Website design By BotEap.comIncrease drink specials, including alcoholic beverage research, to attract regular coffee shop customers to Panera.

Website design By BotEap.comFocusing on blending cafeteria design with cafeteria ambiance, Panera can become a “chill out” spot as well as a prime spot for both lunch and dinner. Furthermore, this change can be brought to international markets where coffee environments, such as those in France, are more prevalent.

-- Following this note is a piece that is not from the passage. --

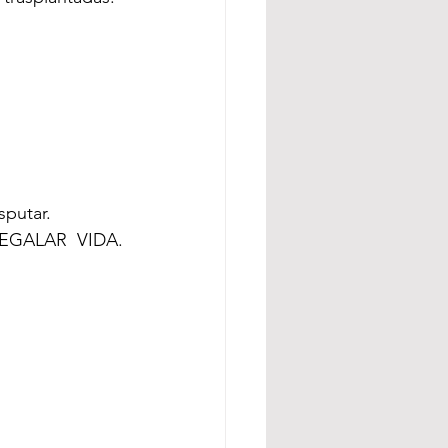
sputar.
REGALAR  VIDA.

Website design By BotEap.comExpand internationally to build a brand image and diversify economic risks

Website design By BotEap.comWith Panera looking for locations in Canada, it’s safe to assume that the international market for fresh bread is growing. In fact, the international market breakdown of industry revenue can be found in Appendix B. Clearly, the European market is a great market for fresh bread. However, IBIS World estimates that there are 135,000 bakeries operating in Europe, which means that the market is fragmented. A brand with a large marketing budget behind it could quickly enter the market and take a key position (see Appendix C). Since the culture and preferences of European customers may differ from those of Americans, it would be best to test new products in Canada prior to the overseas launch of the Panera brand. An interesting facet of the European market is the strong relationship between industrial agricultural and milling companies and industrial bakeries. The largest bakeries are owned by the largest farming and milling companies in the UK, Sweden and Austria. This may cause supply chain issues in these countries, although Panera could pursue a partnership or joint venture approach for these markets.

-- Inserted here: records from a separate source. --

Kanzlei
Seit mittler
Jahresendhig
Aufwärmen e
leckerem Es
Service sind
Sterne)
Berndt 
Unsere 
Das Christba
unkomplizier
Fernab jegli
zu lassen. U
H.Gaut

Website design By BotEap.comLeverage existing assets to increase shareholder return and expand

Website design By BotEap.comAccording to Panera’s 2009 10-K, the company had an interest coverage ratio of 200.9x, with EBIT of $140 million and interest payments of $700,000. In addition, the distance to default, a key metric for debt risk, is quite large (the bigger the better) since Panera’s cash on hand is $77.1 million and the debt/equity ratio is 0.0%. . Retained earnings and total capital are $346 million and $495 million, respectively. This suggests a large cushion before debt default in an extreme situation. In Appendix D, you can clearly see the vast difference between Panera and its rivals in terms of debt load. Given that Panera has $153.2 million in FCF, it is safe to assume that Panera could issue at least 1.0x FCF, although a safe debt load for a company can be as low as 2x EBITDA, or $400 million in debt. With the average coffee costing $1.6 million, Panera could finance the expansion of its brand into approximately 250 corporate-owned locations internationally. As seen in Appendix E, Panera would be in the top three of its main competition with these new locations.

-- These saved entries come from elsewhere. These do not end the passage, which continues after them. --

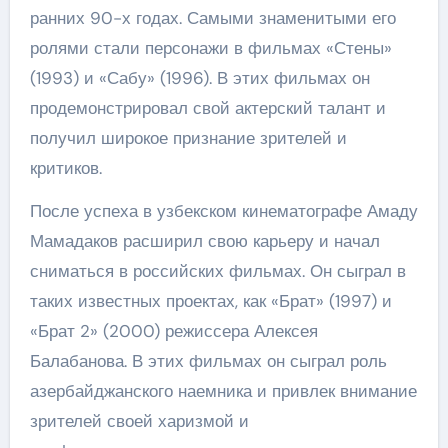
ранних 90-х годах. Самыми знаменитыми его
ролями стали персонажи в фильмах «Стены»
(1993) и «Сабу» (1996). В этих фильмах он
продемонстрировал свой актерский талант и
получил широкое признание зрителей и
критиков.
После успеха в узбекском кинематографе Амаду
Мамадаков расширил свою карьеру и начал
сниматься в российских фильмах. Он сыграл в
таких известных проектах, как «Брат» (1997) и
«Брат 2» (2000) режиссера Алексея
Балабанова. В этих фильмах он сыграл роль
азербайджанского наемника и привлек внимание
зрителей своей харизмой и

Website design By BotEap.comAs with all public companies, Panera must return value to its shareholders without ignoring the broader range of stakeholders with which it interacts. FactSet estimates Panera’s 2010 sales growth at 10.4% at EPS of $3.41 per share, an increase of 20.6% over 2009. Our proposed strategy would benefit the company both in the short and long term. long-term. In the short term, sales would increase and the profit margin would increase by 500bp to 770bp based on sales of specialty drinks. If the international expansion plan is pursued, Panera would see 2011 sales growth above the estimated 10.3% and an EPS well above the projected $3.98. Although the increase in debt may force management to pay more attention to the company’s cash flow, the increased leverage will allow Panera to substantially increase its ROE. If Panera wants to remain competitive, it must use its economies of scale to grow faster than the competition and continually innovate, becoming the “fast follower” by using adjacent industry innovations in its cafeteria environment.

Website design By BotEap.comThe appendices can be found on the Liekos Group website.